Il a annoncé son ralliement à Zemmour à la mi-février 2022.

Lorrain de Saint Affrique : Né en 1952, il fût longtemps un inconditionnel attaché à la personne de Jean-Marie Le Pen. Après avoir travaillé au service de presse de Valéry Giscard d’Estaing (alors à l’Elysée) de 1974 à 76 puis milité au CNIP (Centre national des indépendants et paysans, un vieux parti-charnière entre droite et extrême droite), il sera conseiller de communication de Jean-Marie Le Pen de 1984 à 1994.

Bruno Mégret l’écartera en 1994, après que Saint-Affrique ait publiquement déclaré que Mégret (alors délégué général du FN) protégeait « des néonazis et des admirateurs de l’Allemagne hitlérienne ». Mais il demeurera toujours personnellement fidèle à Jean-Marie Le Pen, qui ne détestait pas spécialement l’Allemagne hitlérienne, non plus (et déclara à Munich en décembre 1997 que « les Allemands » constituaient le « peuple martyr » de la Seconde guerre mondiale).

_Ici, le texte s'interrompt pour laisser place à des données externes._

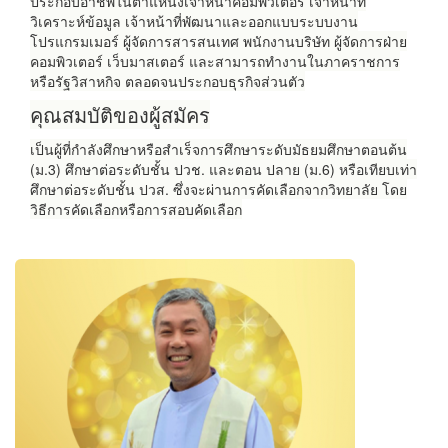
ประกอบอาชีพในตำแหน่งเจ้าหน้าคอมพิวเตอร์ เจ้าหน้าที่
วิเคราะห์ข้อมูล เจ้าหน้าที่พัฒนาและออกแบบระบบงาน
โปรแกรมเมอร์ ผู้จัดการสารสนเทศ พนักงานบริษัท ผู้จัดการฝ่าย
คอมพิวเตอร์ เว็บมาสเตอร์ และสามารถทำงานในภาคราชการ
หรือรัฐวิสาหกิจ ตลอดจนประกอบธุรกิจส่วนตัว
คุณสมบัติของผู้สมัคร
เป็นผู้ที่กำลังศึกษาหรือสำเร็จการศึกษาระดับมัธยมศึกษาตอนต้น
(ม.3) ศึกษาต่อระดับชั้น ปวช. และตอน ปลาย (ม.6) หรือเทียบเท่า
ศึกษาต่อระดับชั้น ปวส. ซึ่งจะผ่านการคัดเลือกจากวิทยาลัย โดย
วิธีการคัดเลือกหรือการสอบคัดเลือก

Hors parti politique, il soutiendra Nicolas Sarkozy à l’élection présidentielle en 201 et critiquera Marine Le Pen ; mais se rapprochera à nouveau de Jean-Marie Le Pen dont il deviendra collaborateur au parlement européen, où celui-ci siégeait alors encore.

De Saint-Affrique soutient publiquement Eric Zemmour depuis décembre 2021.